Valentines! aarh! who actually buys into this? Well,Let’s spin that and ask, why do people buy into it?
Before i jump into this post ,i hope its established in your minds by now that my website is predominantly about career development. So why am i writing this?
There are a whole host of reasons but the main one is that if we were to use Abraham Maslow’s motivational theory, relationships are close to the most basic needs.
Speaking of Maslow’s hierarchy, as the starting point,What Do relationships look like to you?
What Does a relationship look like to you ?
What i have learned is that, you don’t have to be in one to attempt to answer this. Through the years, my answer to this question has evolved. Or maybe am the one who has evolved! At the heart of it , all of us want to experience good relationships. But how do you describe what a good relationship is? The answer is different from everyone. Some people arrive at the answer quicker than others. Almost 2 years ago i came to the realisation that i was doing a lot of things on auto pilot and therefore failing miserably at answering this question . I knew that things were not in the order that i wanted but i didn’t know what needed to change.
Are you where you Thought you would Be?
After looking at what a relationship or love looks like to you, you can start to place yourself where you are in comparison to where you thought you would be.
If you perceive this as failure, then the temptation is to get in a relationship because of fear of being labelled a loner, a failure or perhaps fear of being alone.But all these fears come from a place of what your ‘perceived’ expectations were/are and how you place yourself in the present. Is it wrong to have expectations ? Definitely not. Write your vision , make it plain and in due time, it will come to pass.

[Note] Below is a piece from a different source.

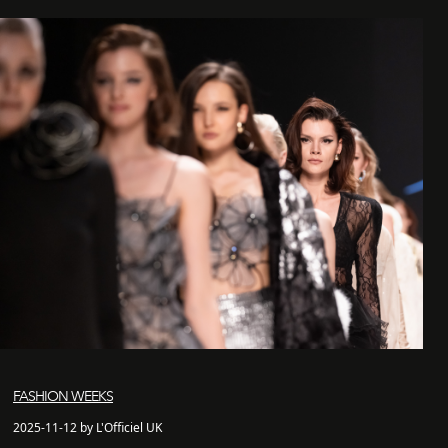
FASHION WEEKS
2025-11-12 by L'Officiel UK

But i think the bigger question is why you have the expectations you have.
About a year and half ago, i actually read this book by Jack Cranfield – how to get from where you are to where you want to be, . Follow the link to get the book.

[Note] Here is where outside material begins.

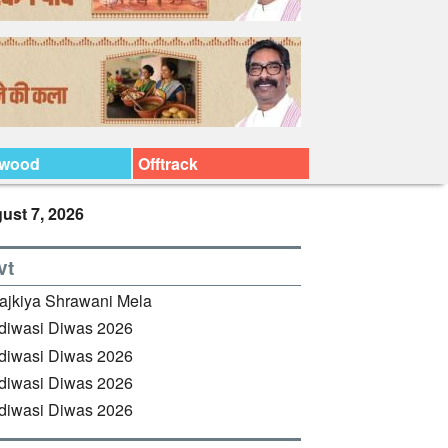
ywood
Offtrack
ust 7, 2026
vt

After reading it, i wrote down a list of the experiences i wanted to have. This is life experiences , so it covered career and personal life. Through writing this, i realised that i was not very clear or detailed in some things.
I then slowly started to ask myself , what type of woman can have the experiences i have written down. What is her brand? what are her values? How does she communicate her values in the professional and personal spaces? Will have faith be shaken if she thinks life is passing her by, and resort to settling?
This lead me to start analysing my behaviour patterns and my mindset
Analyse the behaviour and the mindset
Is your behaviour just a reactive response to what you see around you? Are you just mirroring what other people are doing . If so, that shows that you are not clear on your values are or maybe you are afraid what people are going to judge you or maybe both. How you do one thing is usually how you do everything. If there is a repetitive pattern, then you have to ask yourself the hard questions of how you are contributing to the situation. Someone said “doing nothing is also a response” . So you allow certain behaviours to continue.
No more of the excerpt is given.